▸ **MATERIAL PROVIDED**:
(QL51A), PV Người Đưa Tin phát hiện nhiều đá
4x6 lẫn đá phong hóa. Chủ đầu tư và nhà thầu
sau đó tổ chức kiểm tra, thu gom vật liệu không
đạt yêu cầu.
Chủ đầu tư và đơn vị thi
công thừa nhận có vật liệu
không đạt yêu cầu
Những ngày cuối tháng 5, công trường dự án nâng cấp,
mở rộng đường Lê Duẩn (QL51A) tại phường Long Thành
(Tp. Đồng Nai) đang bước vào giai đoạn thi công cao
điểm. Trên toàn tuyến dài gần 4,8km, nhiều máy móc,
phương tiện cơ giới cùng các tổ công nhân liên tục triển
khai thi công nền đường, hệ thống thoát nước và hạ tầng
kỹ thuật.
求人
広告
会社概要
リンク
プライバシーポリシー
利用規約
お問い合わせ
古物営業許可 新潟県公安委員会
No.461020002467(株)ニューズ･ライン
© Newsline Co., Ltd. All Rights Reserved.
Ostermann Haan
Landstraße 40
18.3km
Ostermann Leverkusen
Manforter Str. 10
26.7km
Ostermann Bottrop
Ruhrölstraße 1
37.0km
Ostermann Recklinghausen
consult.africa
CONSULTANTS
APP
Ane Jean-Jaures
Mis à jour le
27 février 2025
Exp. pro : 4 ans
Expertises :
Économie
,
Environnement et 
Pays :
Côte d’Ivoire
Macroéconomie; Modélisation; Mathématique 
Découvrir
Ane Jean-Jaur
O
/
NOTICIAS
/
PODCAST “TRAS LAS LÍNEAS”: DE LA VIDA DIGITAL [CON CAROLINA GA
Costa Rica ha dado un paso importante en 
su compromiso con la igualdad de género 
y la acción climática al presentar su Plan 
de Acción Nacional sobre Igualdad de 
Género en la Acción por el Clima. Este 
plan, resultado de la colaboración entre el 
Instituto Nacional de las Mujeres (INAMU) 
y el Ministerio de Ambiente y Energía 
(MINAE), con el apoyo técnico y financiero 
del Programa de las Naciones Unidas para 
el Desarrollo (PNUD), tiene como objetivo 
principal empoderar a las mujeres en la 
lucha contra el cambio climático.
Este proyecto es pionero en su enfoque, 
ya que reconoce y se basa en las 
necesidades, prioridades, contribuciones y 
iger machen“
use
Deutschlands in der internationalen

▸ **EXERCISE AIM**:
Quote exactly what appears from the line containing "y la acción climática al presentar su Plan" through the final line of the listing above, including both of those lines.

▸ **SOLVED EXERCISE**:
y la acción climática al presentar su Plan 
de Acción Nacional sobre Igualdad de 
Género en la Acción por el Clima. Este 
plan, resultado de la colaboración entre el 
Instituto Nacional de las Mujeres (INAMU) 
y el Ministerio de Ambiente y Energía 
(MINAE), con el apoyo técnico y financiero 
del Programa de las Naciones Unidas para 
el Desarrollo (PNUD), tiene como objetivo 
principal empoderar a las mujeres en la 
lucha contra el cambio climático.
Este proyecto es pionero en su enfoque, 
ya que reconoce y se basa en las 
necesidades, prioridades, contribuciones y 
iger machen“
use
Deutschlands in der internationalen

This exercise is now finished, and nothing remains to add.